#religion is a mental illness
https://twitter.com/rickygervais/status/1084400949026844672
“The universe isn’t fair. But it isn’t unfair either. It’s indifferent. To you and everyone else. Which seems fair.”
– Ricky Gervais
“Fair” outcomes are unfair. Which is what “equity” seeks.
Has it really come to this? That mental health and personal resilience, and notendorsing imaginary helplessness, “oppression,” and victimhood, particularly among the most privileged, most entitled people in the safest, freest, most prosperous countries in the world - and worst of all, actually saying, *gasp*, the truth - are now “Republican” qualities?
If hearing the truth triggers or offends you, the problem is you, not the truth.
“If your personal beliefs deny what’s objectively true about the world, then they’re more accurately called personal delusions.”
– Neil deGrasse Tyson
“We can judge our progress by the courage of our questions and the depth of our answers, our willingness to embrace what is true rather than what feels good.”
–- Carl Sagan
“If you are emotionally attached to your tribe, religion or political leaning to the poi that truth and justice become secondary considerations, your education is useless. Your exposure is useless. If you cannot reason beyond petty sentiments, you are a liability to mankind.“
– Dr. Chuba Okadigbo
“The further a society drifts from the truth, the more it will hate those that speak it.”
– George Orwell
If I don’t tiptoe around the delicate feelings of the traditionally religious, why would I tiptoe around yours? You’re not on the side you think you are.

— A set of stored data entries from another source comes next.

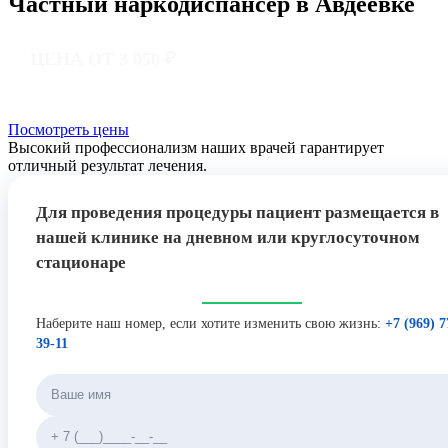
Частный наркодиспансер в Авдеевке
ЦЕНА ОТ 3 050 ₽
Посмотреть цены
Высокий профессионализм наших врачей гарантирует
отличный результат лечения.
Для проведения процедуры пациент размещается в
нашей клинике на дневном или круглосуточном
стационаре
Наберите наш номер, если хотите изменить свою жизнь:
+7 (969) 7
39-11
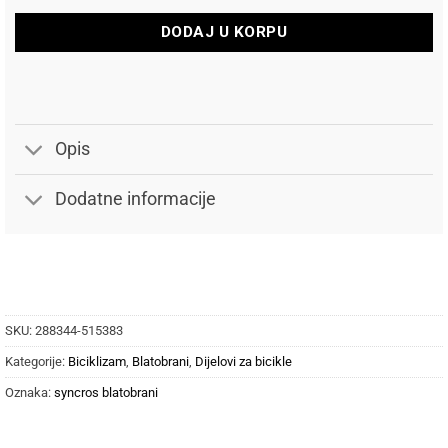
DODAJ U KORPU
Opis
Dodatne informacije
SKU:
288344-515383
Kategorije:
Biciklizam
,
Blatobrani
,
Dijelovi za bicikle
Oznaka:
syncros blatobrani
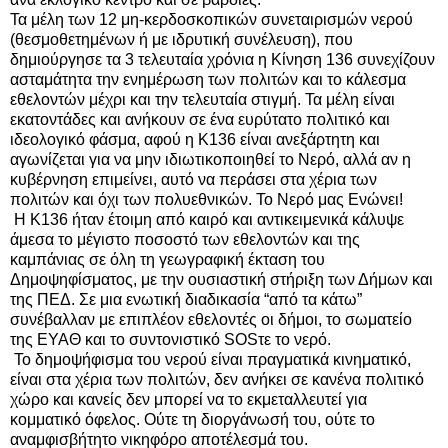
Τα μέλη των 12 μη-κερδοσκοπικών συνεταιρισμών νερού
(θεσμοθετημένων ή με ιδρυτική συνέλευση), που
δημιούργησε τα 3 τελευταία χρόνια η Κίνηση 136 συνεχίζουν
ασταμάτητα την ενημέρωση των πολιτών και το κάλεσμα
εθελοντών μέχρι και την τελευταία στιγμή. Τα μέλη είναι
εκατοντάδες και ανήκουν σε ένα ευρύτατο πολιτικό και
ιδεολογικό φάσμα, αφού η Κ136 είναι ανεξάρτητη και
αγωνίζεται για να μην ιδιωτικοποιηθεί το Νερό, αλλά αν η
κυβέρνηση επιμείνει, αυτό να περάσει στα χέρια των
πολιτών και όχι των πολυεθνικών. Το Νερό μας Ενώνει!
Η Κ136 ήταν έτοιμη από καιρό και αντικειμενικά κάλυψε
άμεσα το μέγιστο ποσοστό των εθελοντών και της
καμπάνιας σε όλη τη γεωγραφική έκταση του
Δημοψηφίσματος, με την ουσιαστική στήριξη των Δήμων και
της ΠΕΔ. Σε μια ενωτική διαδικασία “από τα κάτω”
συνέβαλλαν με επιπλέον εθελοντές οι δήμοι, το σωματείο
της ΕΥΑΘ και το συντονιστικό SOSτε το νερό.
Το δημοψήφισμα του νερού είναι πραγματικά κινηματικό,
είναι στα χέρια των πολιτών, δεν ανήκει σε κανένα πολιτικό
χώρο και κανείς δεν μπορεί να το εκμεταλλευτεί για
κομματικό όφελος. Ούτε τη διοργάνωσή του, ούτε το
αναμφισβήτητο νικηφόρο αποτέλεσμά του.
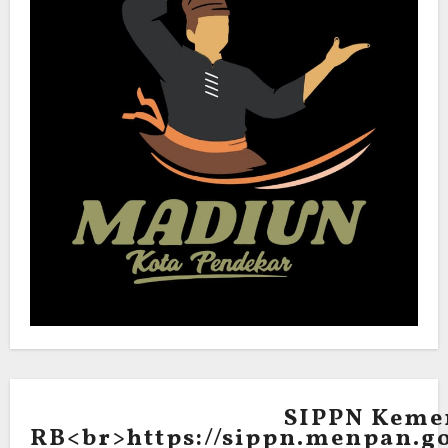
SIPPN Keme
RB<br>https://sippn.menpan.go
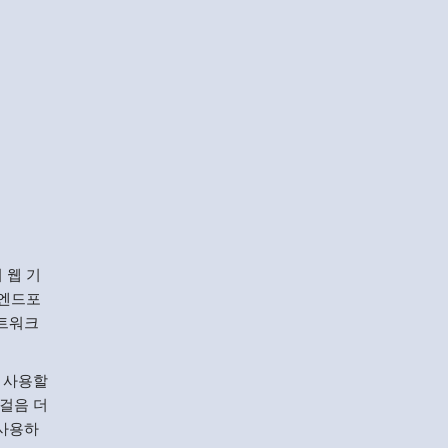
 웹 기
 엔드포
트워크
서 사용할
 걸음 더
 사용하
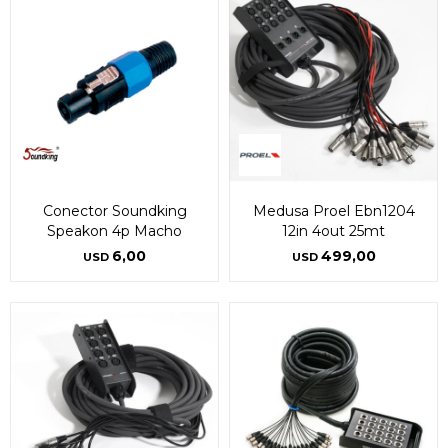
Conector Soundking
Medusa Proel Ebn1204
Speakon 4p Macho
12in 4out 25mt
6,00
499,00
USD
USD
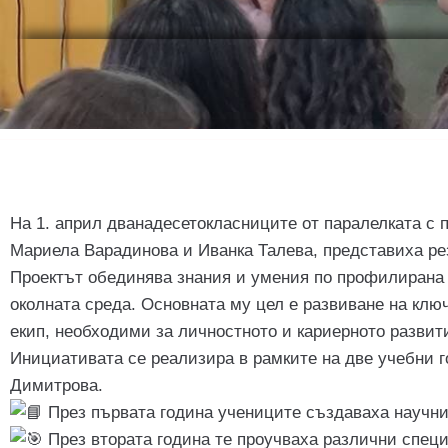
На 1. април дванадесетокласниците от паралелката с 
Мариела Варадинова и Иванка Талева, представиха рез
Проектът обединява знания и умения по профилирана п
околната среда. Основната му цел е развиване на ключ
екип, необходими за личностното и кариерното развити
Инициативата се реализира в рамките на две учебни г
Димитрова.
През първата година учениците създаваха научни
През втората година те проучваха различни спец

“Faith triumphs over facts.”
– Church sign.
“I have a hard time with historians because they idolize the truth. The truth is not uplifting; it destroys. I could tell most of the secretaries in the church office building that they are ugly and fat. That would be the truth, but it would hurt and destroy them. Historians should tell only that part of the truth that is inspiring and uplifting.’
–Elder Boyd K. Packer, Mormon Elder.
Thank you for proving the point of the meme. And reinforcing why I regard myself as politically homeless.

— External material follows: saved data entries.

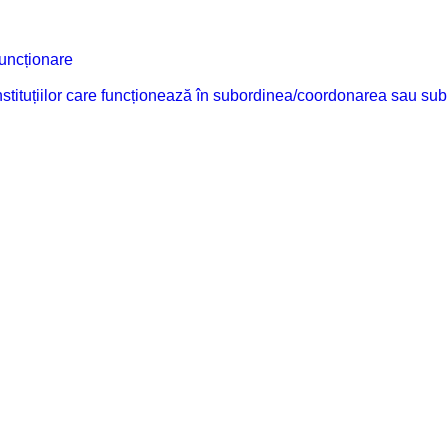
funcționare
 instituțiilor care funcționează în subordinea/coordonarea sau sub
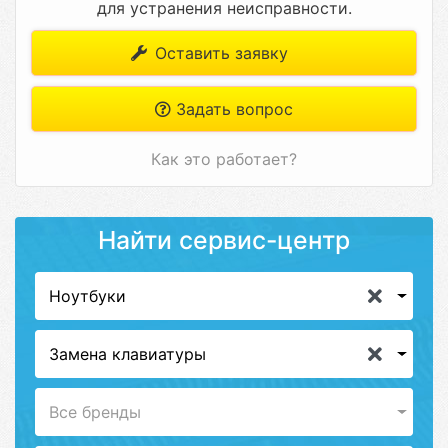
для устранения неисправности.
Оставить заявку
Задать вопрос
Как это работает?
Найти сервис-центр
Ноутбуки
Замена клавиатуры
Все бренды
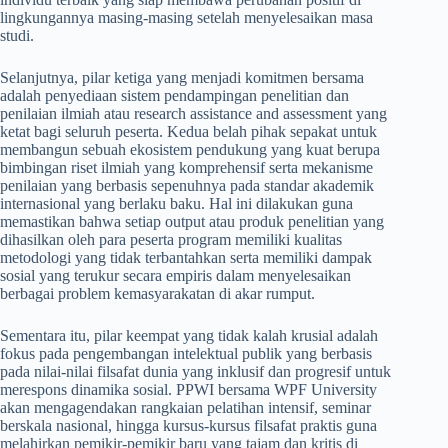
lingkungannya masing-masing setelah menyelesaikan masa
studi.
​Selanjutnya, pilar ketiga yang menjadi komitmen bersama
adalah penyediaan sistem pendampingan penelitian dan
penilaian ilmiah atau research assistance and assessment yang
ketat bagi seluruh peserta. Kedua belah pihak sepakat untuk
membangun sebuah ekosistem pendukung yang kuat berupa
bimbingan riset ilmiah yang komprehensif serta mekanisme
penilaian yang berbasis sepenuhnya pada standar akademik
internasional yang berlaku baku. Hal ini dilakukan guna
memastikan bahwa setiap output atau produk penelitian yang
dihasilkan oleh para peserta program memiliki kualitas
metodologi yang tidak terbantahkan serta memiliki dampak
sosial yang terukur secara empiris dalam menyelesaikan
berbagai problem kemasyarakatan di akar rumput.
​Sementara itu, pilar keempat yang tidak kalah krusial adalah
fokus pada pengembangan intelektual publik yang berbasis
pada nilai-nilai filsafat dunia yang inklusif dan progresif untuk
merespons dinamika sosial. PPWI bersama WPF University
akan mengagendakan rangkaian pelatihan intensif, seminar
berskala nasional, hingga kursus-kursus filsafat praktis guna
melahirkan pemikir-pemikir baru yang tajam dan kritis di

And maybe take the opportunity to look at a world globe some time.
What if people are emotionally sensitive because they’re overtaxed?
We’re fed a lot more emotional information than we’re practically prepared to process well.
Oversensitivity might result. Like exhaustion from overstimulation.
In a way, you’re correct. Someone who is overweight, has poor fitness, etc will be “over-taxed” simply walking up a flight of stairs. The problem isn’t the stairs, it’s the physical fitness of the person.
The same is true of emotional resilience.
Jonathan Haidt is a social psychologist and describes the phenomenon.
https://www.theatlantic.com/magazine/archive/2015/09/the-coddling-of-the-american-mind/399356/
According to the most-basic tenets of psychology, the very idea of helping people with anxiety disorders avoid the things they fear is misguided. A person who is trapped in an elevator during a power outage may panic and think she is going to die. That frightening experience can change neural connections in her amygdala, leading to an elevator phobia. If you want this woman to retain her fear for life, you should help her avoid elevators.
But if you want to help her return to normalcy, you should take your cues from Ivan Pavlov and guide her through a process known as exposure therapy. You might start by asking the woman to merely look at an elevator from a distance—standing in a building lobby, perhaps—until her apprehension begins to subside. If nothing bad happens while she’s standing in the lobby—if the fear is not “reinforced”—then she will begin to learn a new association: elevators are not dangerous. (This reduction in fear during exposure is called habituation.) Then, on subsequent days, you might ask her to get closer, and on later days to push the call button, and eventually to step in and go up one floor. This is how the amygdala can get rewired again to associate a previously feared situation with safety or normalcy.
There is no resilience to challenge or to hearing things that are true that are uncomfortable. We have an entire culture of “micro-aggressions” and “trigger warnings” and “safe spaces” built up around validating and reinforcing the fragility of people, particularly college-age. In a way their parents did not. Students are actively protesting against free speech, while their grandparents protested forit.
Which is to say that they don’t understand to point of freedom of speech at all.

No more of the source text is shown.